I’d rather just offer some radical sisterhood. For most of my adult life, I was a sex animal. I couldn’t so much as sit in a movie theater with a new boyfriend without climbing on top of him. I once had an affair with a psychotic chef, who literally hated my face, and whom I could not keep my hands off of. I’d make him hook up with me everywhere — a Prada dressing room, all over Paris, every trendy restaurant you can think of. My sex drive was through the roof (and oftentimes on the roof). And yet. Here I am, in my 40s, with two young kids like you, and a hot babe of a partner who is not a psycho chef and whom I’m wildly attracted to, and yet occasionally I too find myself wishing sex would become obsolete.
So I want to suggest something unconventional I’ve done myself: I want you to explore the power of mind. Go to a bar, order yourself an upscale cocktail, and pretend you’re there to flirt and find someone to have an affair with. Check in with yourself as you go. Does it turn you on to think about sex with someone else? Allow yourself to indulge those thoughts. Pretend nothing is off-limits. (Because honestly? Nothing is off-limits.) Do you want to flirt with a woman? With Timothée Chalamet? With Harry Styles in a rainbow jumpsuit? There is no harm in fantasy, and it might even unlock a surprising turn-on that makes you want to run home and shag your man. Maybe some dirty thoughts over a dirty martini is just what you need to feel like a sexpot instead of an exhausted mom.
Start thinking about sex with your husband not as actual sex, but as quality time together.
But if that still feels like too much, here’s another suggestion: Start thinking about sex with your husband not as actual sex, but as quality time together. But, naked.

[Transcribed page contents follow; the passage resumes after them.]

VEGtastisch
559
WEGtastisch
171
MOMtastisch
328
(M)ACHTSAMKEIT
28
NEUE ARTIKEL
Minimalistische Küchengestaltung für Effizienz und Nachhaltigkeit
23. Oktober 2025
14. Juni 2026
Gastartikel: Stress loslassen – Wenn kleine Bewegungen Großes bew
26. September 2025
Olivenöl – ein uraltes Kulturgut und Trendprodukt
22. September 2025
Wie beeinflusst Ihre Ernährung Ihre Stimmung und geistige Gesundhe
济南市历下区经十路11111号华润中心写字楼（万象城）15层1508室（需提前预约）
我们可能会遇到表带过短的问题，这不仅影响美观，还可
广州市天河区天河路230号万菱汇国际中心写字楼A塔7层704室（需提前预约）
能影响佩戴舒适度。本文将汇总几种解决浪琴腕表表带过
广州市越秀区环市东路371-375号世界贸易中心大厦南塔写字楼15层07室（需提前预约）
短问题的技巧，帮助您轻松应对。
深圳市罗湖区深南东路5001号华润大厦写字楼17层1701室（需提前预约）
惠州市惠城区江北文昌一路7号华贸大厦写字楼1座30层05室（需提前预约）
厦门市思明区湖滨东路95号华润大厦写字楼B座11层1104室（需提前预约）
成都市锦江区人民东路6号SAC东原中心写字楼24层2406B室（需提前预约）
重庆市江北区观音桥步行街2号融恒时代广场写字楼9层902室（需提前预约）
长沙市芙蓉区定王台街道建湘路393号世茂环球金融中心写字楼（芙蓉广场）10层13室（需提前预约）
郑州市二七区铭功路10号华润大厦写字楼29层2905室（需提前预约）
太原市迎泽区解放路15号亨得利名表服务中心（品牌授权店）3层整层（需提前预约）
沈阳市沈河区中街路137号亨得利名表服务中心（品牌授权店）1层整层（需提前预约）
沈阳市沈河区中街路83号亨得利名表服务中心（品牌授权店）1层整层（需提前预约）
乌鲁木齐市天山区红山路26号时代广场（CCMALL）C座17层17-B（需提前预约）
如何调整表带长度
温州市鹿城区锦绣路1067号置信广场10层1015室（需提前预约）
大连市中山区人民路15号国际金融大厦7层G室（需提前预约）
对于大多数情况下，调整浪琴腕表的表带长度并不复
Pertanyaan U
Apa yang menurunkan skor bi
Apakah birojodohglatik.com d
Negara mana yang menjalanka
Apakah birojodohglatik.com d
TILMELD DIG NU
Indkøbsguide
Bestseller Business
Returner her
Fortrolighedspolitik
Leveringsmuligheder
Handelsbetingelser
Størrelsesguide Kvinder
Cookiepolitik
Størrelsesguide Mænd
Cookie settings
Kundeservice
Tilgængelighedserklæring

I bet you don’t get too much adult alone time, and we both know how good that intense closeness and intimacy feels, and how much it matters. So don’t even think about the intercourse of it all, just think about how you never want to take those moments for granted while you and your family are still young, healthy, and happy. These are the best days of our lives, DF, and thank you for reminding me of that by writing in.